**** Source material
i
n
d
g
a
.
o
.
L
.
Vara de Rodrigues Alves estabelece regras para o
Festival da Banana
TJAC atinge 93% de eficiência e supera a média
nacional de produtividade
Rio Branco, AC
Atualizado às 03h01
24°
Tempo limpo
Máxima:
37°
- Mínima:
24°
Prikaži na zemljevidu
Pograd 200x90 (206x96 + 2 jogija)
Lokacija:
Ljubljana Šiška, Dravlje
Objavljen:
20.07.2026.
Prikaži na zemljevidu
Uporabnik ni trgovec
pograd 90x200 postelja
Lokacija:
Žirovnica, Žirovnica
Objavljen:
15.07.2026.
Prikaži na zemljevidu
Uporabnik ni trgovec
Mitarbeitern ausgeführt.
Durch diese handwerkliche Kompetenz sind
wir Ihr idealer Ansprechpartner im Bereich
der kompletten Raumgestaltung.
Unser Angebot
********
**** Source material
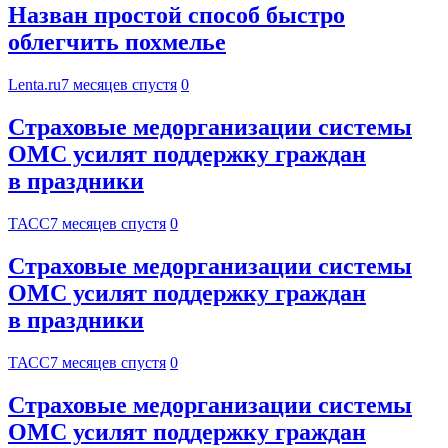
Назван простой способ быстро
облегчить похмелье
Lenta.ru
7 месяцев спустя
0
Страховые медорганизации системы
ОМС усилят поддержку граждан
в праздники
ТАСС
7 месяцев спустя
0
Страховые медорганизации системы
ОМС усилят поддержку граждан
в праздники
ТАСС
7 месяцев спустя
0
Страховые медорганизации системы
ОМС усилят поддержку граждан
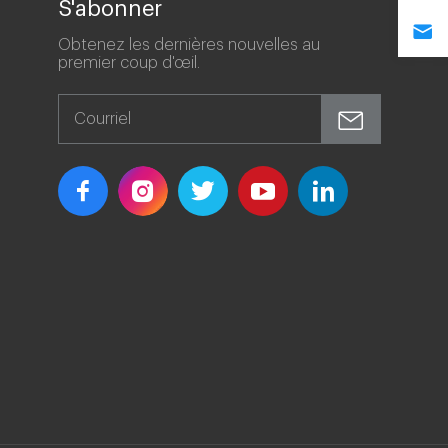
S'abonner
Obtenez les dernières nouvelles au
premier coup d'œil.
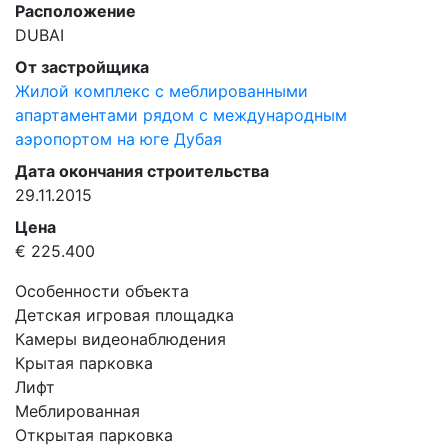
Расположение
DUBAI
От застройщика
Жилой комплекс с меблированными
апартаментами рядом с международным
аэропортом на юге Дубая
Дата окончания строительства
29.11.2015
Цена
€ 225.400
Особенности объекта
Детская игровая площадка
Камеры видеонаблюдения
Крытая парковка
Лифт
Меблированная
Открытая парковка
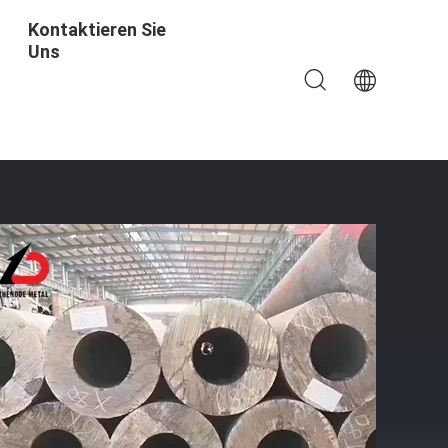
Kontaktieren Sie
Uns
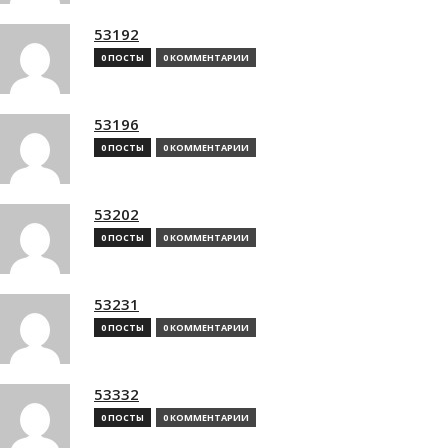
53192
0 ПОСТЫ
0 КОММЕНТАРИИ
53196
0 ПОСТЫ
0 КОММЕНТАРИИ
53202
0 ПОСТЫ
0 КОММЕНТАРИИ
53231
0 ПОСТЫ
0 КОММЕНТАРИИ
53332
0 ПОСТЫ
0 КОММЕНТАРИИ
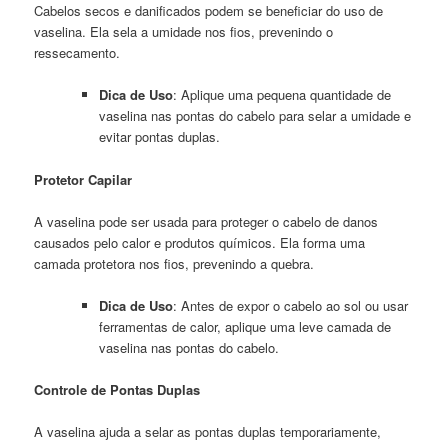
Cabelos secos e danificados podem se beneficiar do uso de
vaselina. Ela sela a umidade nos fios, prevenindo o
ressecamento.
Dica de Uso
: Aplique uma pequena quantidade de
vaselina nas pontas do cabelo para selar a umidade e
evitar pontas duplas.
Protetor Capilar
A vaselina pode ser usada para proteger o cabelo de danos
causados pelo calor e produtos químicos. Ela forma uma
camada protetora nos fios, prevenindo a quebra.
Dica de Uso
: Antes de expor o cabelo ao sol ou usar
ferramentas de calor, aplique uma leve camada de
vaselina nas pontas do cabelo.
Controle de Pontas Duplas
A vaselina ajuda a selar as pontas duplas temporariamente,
********
**** Source material
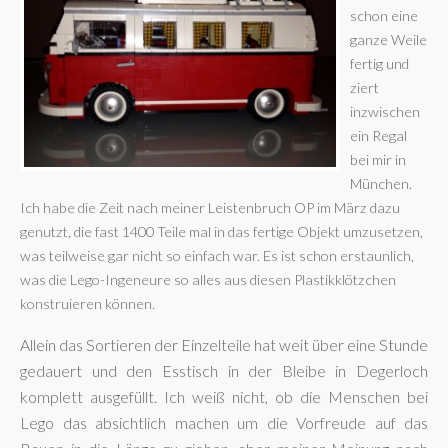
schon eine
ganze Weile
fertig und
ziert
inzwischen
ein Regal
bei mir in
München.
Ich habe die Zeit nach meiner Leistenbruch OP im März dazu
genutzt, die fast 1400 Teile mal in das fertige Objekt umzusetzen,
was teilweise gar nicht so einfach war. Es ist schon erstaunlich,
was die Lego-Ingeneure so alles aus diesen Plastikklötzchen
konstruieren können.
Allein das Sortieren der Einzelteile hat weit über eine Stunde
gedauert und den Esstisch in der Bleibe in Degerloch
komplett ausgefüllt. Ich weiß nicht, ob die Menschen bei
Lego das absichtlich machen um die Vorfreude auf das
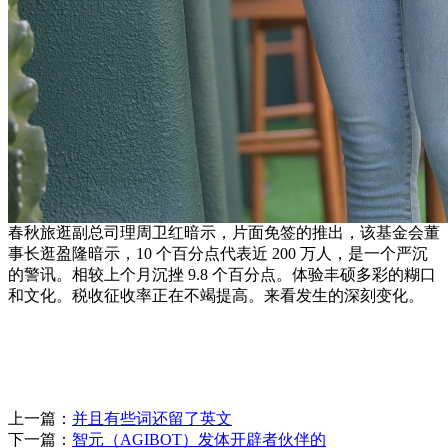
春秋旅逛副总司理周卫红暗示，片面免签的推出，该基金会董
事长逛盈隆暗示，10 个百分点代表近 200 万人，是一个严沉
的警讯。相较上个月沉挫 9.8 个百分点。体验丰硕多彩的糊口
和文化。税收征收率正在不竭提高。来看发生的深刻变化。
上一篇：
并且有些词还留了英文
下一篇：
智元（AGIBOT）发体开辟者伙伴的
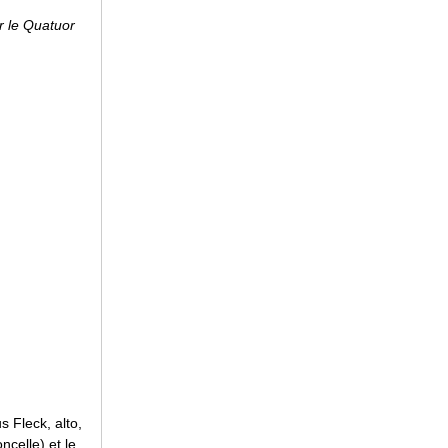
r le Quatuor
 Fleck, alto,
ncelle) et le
********
— Exercise directions —
Where in the entries above does the word "calor" appear? Copy each line that has it.

— Answer below —
causados pelo calor e produtos químicos. Ela forma uma
ferramentas de calor, aplique uma leve camada de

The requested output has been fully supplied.